The little sticker says “Time In A Bottle” from the ABC TV Movie starring Desi Arnaz Jr. “She Lives”
ALBUMS: You Don’t Mess Around with Jim (1972).
MVC Rating: 4.0/$$$
The title cut, not to be confused with his hit, Bad Bad Leroy Brown, who if you will remember is the ‘baddest man in the whole damn town’ (and we are talking Chicago here.)
These two well-done novelty-like tunes are very similar in tone and plot. But funny as they are, they don’t really reflect the bulk of his life’s work. It was a life crammed into a very short time. He was 30 when a small plane he was on crashed in Natchitoches, La., Sept. 30, 1973 upon take off. It clipped a pecan tree in darkness. He was headed for a show in Austin, Texas.
According to bio info, in no certain order, born in South Philly of Italian-American parents in 1934, married wife Ingrid, converted to Judaism, worked as a welder and contruction worker in college, attended Villanova, enlisted in Army National Guard to avoid being drafted, had to go through basic training twice due to his “authority’ problem.
He once said, the nation will be prepared, “If ever there was a war where we have to defend ourseles with mops.”
The table-turning bravado in his two ‘mess around’ songs notwithstanding, the body of Croce’s songs was bittersweet and nostalgic and tear inducing, especially when falling on the right person’s ears at the right time. OK, Croce almost made me cry here with a couple of his sad songs on this, his third album. He was a deft writer.
If I could make days last forever
If words could make wishes come true
I’d save every day like a treasure and then,
Again, I would spend them with you
Tears. And then there’s this from Photographs and Memories:
Photographs and memories
All the love you gave to me
Somehow it just can’t be true
That’s all I have left of you
Gulp. And that’s not even including the song about asking his Mamma and Daddy to send him some money to Sunday Mission, Box Number 10. Or asking the operator to help place the call.

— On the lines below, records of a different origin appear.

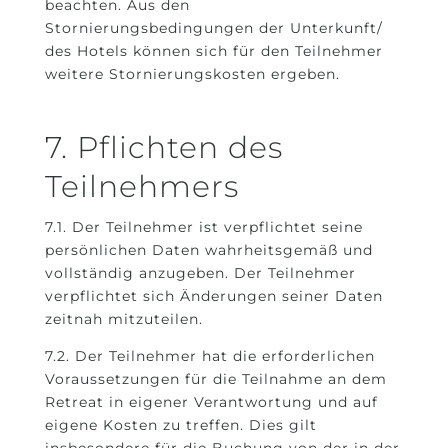
beachten. Aus den
Stornierungsbedingungen der Unterkunft/
des Hotels können sich für den Teilnehmer
weitere Stornierungskosten ergeben.
7. Pflichten des
Teilnehmers
7.1. Der Teilnehmer ist verpflichtet seine
persönlichen Daten wahrheitsgemäß und
vollständig anzugeben. Der Teilnehmer
verpflichtet sich Änderungen seiner Daten
zeitnah mitzuteilen.
7.2. Der Teilnehmer hat die erforderlichen
Voraussetzungen für die Teilnahme an dem
Retreat in eigener Verantwortung und auf
eigene Kosten zu treffen. Dies gilt
insbesondere für die Buchung von der in der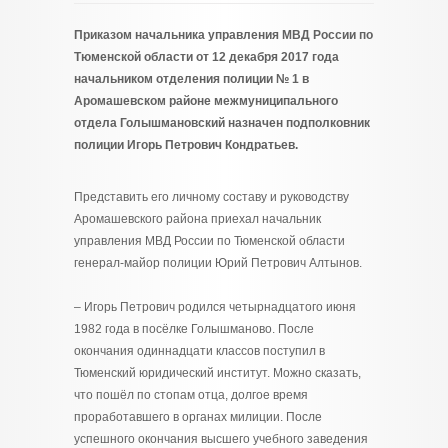
Приказом начальника управления МВД России по
Тюменской области от 12 декабря 2017 года
начальником отделения полиции № 1 в
Аромашевском районе межмуниципального
отдела Голышмановский назначен подполковник
полиции Игорь Петрович Кондратьев.
Представить его личному составу и руководству
Аромашевского района приехал начальник
управления МВД России по Тюменской области
генерал-майор полиции Юрий Петрович Алтынов.
– Игорь Петрович родился четырнадцатого июня
1982 года в посёлке Голышманово. После
окончания одиннадцати классов поступил в
Тюменский юридический институт. Можно сказать,
что пошёл по стопам отца, долгое время
проработавшего в органах милиции. После
успешного окончания высшего учебного заведения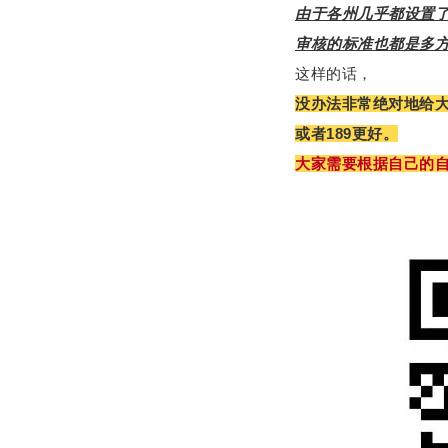
由于各州几乎都设置
审核的标准也都是多
这样的话，
没办法非常绝对地给
或者189更好。
大家需要根据自己的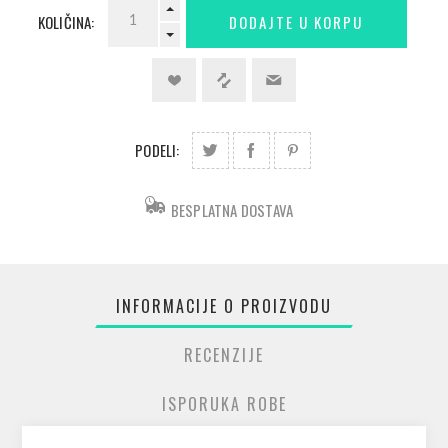
KOLIČINA:
PODELI:
BESPLATNA DOSTAVA
INFORMACIJE O PROIZVODU
RECENZIJE
ISPORUKA ROBE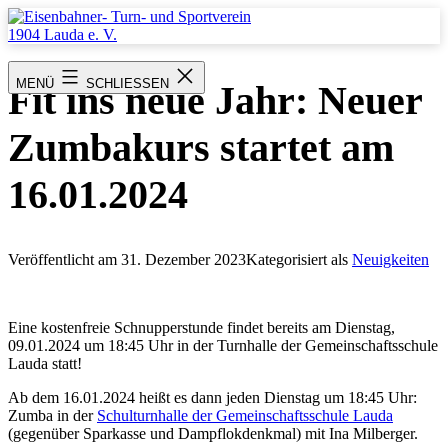
Zum
Inhalt
springen
Eisenbahner-
Turn-
MENÜ
SCHLIESSEN
Fit ins neue Jahr: Neuer
und
Sportverein
1904
Zumbakurs startet am
Lauda
e.
V.
16.01.2024
Veröffentlicht am
31. Dezember 2023
Kategorisiert als
Neuigkeiten
Eine kostenfreie Schnupperstunde findet bereits am Dienstag,
09.01.2024 um 18:45 Uhr in der Turnhalle der Gemeinschaftsschule
Lauda statt!
Ab dem 16.01.2024 heißt es dann jeden Dienstag um 18:45 Uhr:
Zumba in der
Schulturnhalle der Gemeinschaftsschule Lauda
(gegenüber Sparkasse und Dampflokdenkmal) mit Ina Milberger.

Maybe all that heartbreak was behind why he had to write lines like:
You don’t tug on Superman’s cape
You don’t spit into the wind
You don’t pull the mask off the old Lone Ranger
And you don’t mess around with Jim
Jim Croce never got to see his full success.
Many of his songs were released or went big after his death. He’s one of those artists where we say (sadly) if only they had lived, what music we would have.
Well, we were lucky that we got some very good music.
P.S. (Local note) Big Jim met his match in Croce’s song from Slim, a country boy from Alabama.
Counting down my 678 vinyl records before I die of brain disease.